Sydney Harbor Prawns
PREP TIME: 6 minutes SERVINGS: 4
COOK TIME: 10 minutes CARBS PER SERVING: 2 grams
Australian barbecues are legendary to the point that Aussies write songs about them. We came across the original version of this recipe at a friend’s cookout that lasted from one sunset until the next. This dish was the first course, served with great company and a red-streaked end-of-day view of Sydney’s harbor. The olive oil marinade keeps the shrimp juicy. The flavor is Aussie to the core.
1/2 medium diced tomato
1 cup olive oil
1/2 cup lemon juice
1 teaspoon soy sauce
1 teaspoon salt
1 teaspoon paprika
4 teaspoons diced onion
1/2 teaspoon dried thyme
1/2 teaspoon garlic powder
11/2 pounds large shrimp (or prawns), cleaned, shelled, and deveined
6 romaine lettuce leaves (or arugula)
In a large, shallow bowl, combine the tomato, olive oil, lemon juice, soy sauce, salt, paprika, onion, thyme, and garlic powder. Mix well. Add the shrimp so that the marinade completely covers it.
Cover the bowl and refrigerate for 2 hours, then discard the marinade.
Fire up the barbecue grill to the appropriate temperature, or preheat the broiler.
Place the shrimp in a grill holder or on metal skewers and cook over the hot grill for 5 minutes; turn and cook an additional 5 minutes. Or broil the shrimp in the oven for 5 minutes, then turn and broil an additional 2 minutes. In either case, cook until the shrimp are opaque and thoroughly cooked.
Serve warm on a bed of lettuce or arugula.
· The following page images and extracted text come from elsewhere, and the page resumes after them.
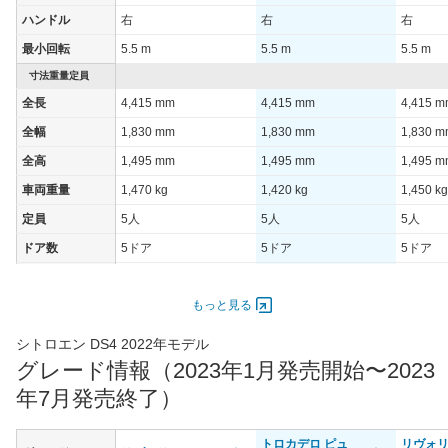
1015モード
-
ハンドル
右
右
右
60km定地
-
最小回転
5.5 m
5.5 m
5.5 m
装備詳細を見る
装備オプション
寸法重量定員
全長
4,415 mm
4,415 mm
4,415 
全幅
1,830 mm
1,830 mm
1,830 
全高
1,495 mm
1,495 mm
1,495 
車両重量
1,470 kg
1,420 kg
1,450 kg
定員
5人
5人
5人
ドア数
5ドア
5ドア
5ドア
オートスライド
-
-
-
ドア
もっと見る
エンジン
シトロエン DS4 2022年モデル
最高出力
96.00 [130]/ 3,750
96.00 [130]/ 3,750
96.00 [1
グレード情報（2023年1月発売開始〜2023
最高トルク
300 [30.6]/ 1,750
230 [23.5]/ 1,750
230 [23.
年7月発売終了）
過給機
TB
TB
TB
タイヤ
トロカデロ ピュ
リヴォリ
PREP TIME: 15 minutes SERVINGS: 4
COOK TIME: 25 minutes CARBS PER SERVING: 2 grams
We love these appetizers as a prelude to any low-carb meal. They’re also great with celery stuffed with cream cheese as a change-of-pace snack.
10 strips bacon
1/4 cup soy sauce
1/4 cup water
20 medium sea scallops
20 wooden toothpicks
Olive oil or nonstick cooking spray
Dash of cayenne or paprika (hot or sweet) (optional)
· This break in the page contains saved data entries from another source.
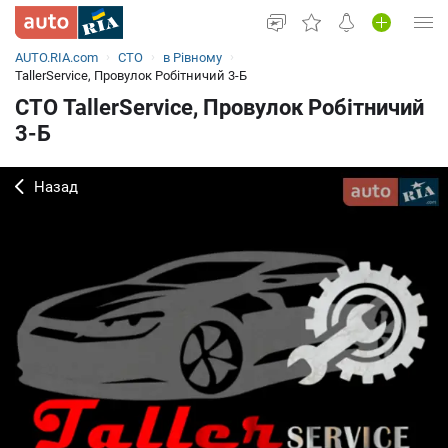
AUTO.RIA.com
СТО
в Рівному
Увійти в кабінет
TallerService, Провулок Робітничий 3-Б
СТО TallerService, Провулок Робітничий
Вживані авто
3-Б
Нові авто
Назад
Новини
Все для авто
Preheat the oven to 400?F.
Cut the bacon strips in half, crosswise. Cook the strips in a skillet until almost cooked through but not yet browned or crispy. Drain them on a paper towel, allowing them to cool completely.
Meanwhile, combine the soy sauce and water in a small bowl.
Dip each scallop into the mixture and place it on a plate. Wrap 1 half slice of cooled bacon around each scallop and secure with a toothpick.
Oil a baking pan or cookie sheet or spray one with nonstick cooking spray, then evenly space the scallops on it.
Sprinkle the scallops with a dash of cayenne or paprika and bake them in the oven until the bacon becomes crisp and the scallops are thoroughly cooked and no longer translucent (about 10 minutes).
Drain them on paper towel and serve warm or cool. Remember to remove the toothpicks before eating.